■ **Supplied records**:
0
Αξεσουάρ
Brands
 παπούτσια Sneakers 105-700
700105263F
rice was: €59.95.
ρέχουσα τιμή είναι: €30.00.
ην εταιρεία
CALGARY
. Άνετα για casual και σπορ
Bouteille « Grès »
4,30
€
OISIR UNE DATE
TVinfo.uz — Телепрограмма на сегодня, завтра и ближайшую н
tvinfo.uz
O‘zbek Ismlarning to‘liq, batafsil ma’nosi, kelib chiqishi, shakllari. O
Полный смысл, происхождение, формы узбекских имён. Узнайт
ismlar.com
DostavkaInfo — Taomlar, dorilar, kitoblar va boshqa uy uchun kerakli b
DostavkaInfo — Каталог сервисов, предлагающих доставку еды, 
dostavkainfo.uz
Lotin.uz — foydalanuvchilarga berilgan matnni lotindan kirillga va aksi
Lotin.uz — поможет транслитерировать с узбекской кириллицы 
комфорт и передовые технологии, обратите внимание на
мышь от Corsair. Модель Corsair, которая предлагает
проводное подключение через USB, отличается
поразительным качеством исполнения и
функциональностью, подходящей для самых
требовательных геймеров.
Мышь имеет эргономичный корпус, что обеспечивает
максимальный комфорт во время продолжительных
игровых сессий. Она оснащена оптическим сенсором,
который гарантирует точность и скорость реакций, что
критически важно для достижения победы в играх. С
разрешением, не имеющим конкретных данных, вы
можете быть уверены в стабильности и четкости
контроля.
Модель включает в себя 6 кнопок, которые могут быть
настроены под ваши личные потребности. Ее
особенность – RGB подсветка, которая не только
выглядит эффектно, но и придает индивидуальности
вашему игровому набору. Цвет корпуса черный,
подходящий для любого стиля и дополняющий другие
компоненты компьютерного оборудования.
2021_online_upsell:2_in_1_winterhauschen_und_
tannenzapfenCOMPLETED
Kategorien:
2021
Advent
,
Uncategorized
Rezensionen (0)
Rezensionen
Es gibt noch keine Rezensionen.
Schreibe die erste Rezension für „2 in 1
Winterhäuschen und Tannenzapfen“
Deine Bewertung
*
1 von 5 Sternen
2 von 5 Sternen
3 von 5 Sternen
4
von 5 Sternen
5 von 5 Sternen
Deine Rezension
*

■ **Your assignment**: All of the entries should be output exactly as they appear above.

■ **Problem solution**:
0
Αξεσουάρ
Brands
 παπούτσια Sneakers 105-700
700105263F
rice was: €59.95.
ρέχουσα τιμή είναι: €30.00.
ην εταιρεία
CALGARY
. Άνετα για casual και σπορ
Bouteille « Grès »
4,30
€
OISIR UNE DATE
TVinfo.uz — Телепрограмма на сегодня, завтра и ближайшую н
tvinfo.uz
O‘zbek Ismlarning to‘liq, batafsil ma’nosi, kelib chiqishi, shakllari. O
Полный смысл, происхождение, формы узбекских имён. Узнайт
ismlar.com
DostavkaInfo — Taomlar, dorilar, kitoblar va boshqa uy uchun kerakli b
DostavkaInfo — Каталог сервисов, предлагающих доставку еды, 
dostavkainfo.uz
Lotin.uz — foydalanuvchilarga berilgan matnni lotindan kirillga va aksi
Lotin.uz — поможет транслитерировать с узбекской кириллицы 
комфорт и передовые технологии, обратите внимание на
мышь от Corsair. Модель Corsair, которая предлагает
проводное подключение через USB, отличается
поразительным качеством исполнения и
функциональностью, подходящей для самых
требовательных геймеров.
Мышь имеет эргономичный корпус, что обеспечивает
максимальный комфорт во время продолжительных
игровых сессий. Она оснащена оптическим сенсором,
который гарантирует точность и скорость реакций, что
критически важно для достижения победы в играх. С
разрешением, не имеющим конкретных данных, вы
можете быть уверены в стабильности и четкости
контроля.
Модель включает в себя 6 кнопок, которые могут быть
настроены под ваши личные потребности. Ее
особенность – RGB подсветка, которая не только
выглядит эффектно, но и придает индивидуальности
вашему игровому набору. Цвет корпуса черный,
подходящий для любого стиля и дополняющий другие
компоненты компьютерного оборудования.
2021_online_upsell:2_in_1_winterhauschen_und_
tannenzapfenCOMPLETED
Kategorien:
2021
Advent
,
Uncategorized
Rezensionen (0)
Rezensionen
Es gibt noch keine Rezensionen.
Schreibe die erste Rezension für „2 in 1
Winterhäuschen und Tannenzapfen“
Deine Bewertung
*
1 von 5 Sternen
2 von 5 Sternen
3 von 5 Sternen
4
von 5 Sternen
5 von 5 Sternen
Deine Rezension
*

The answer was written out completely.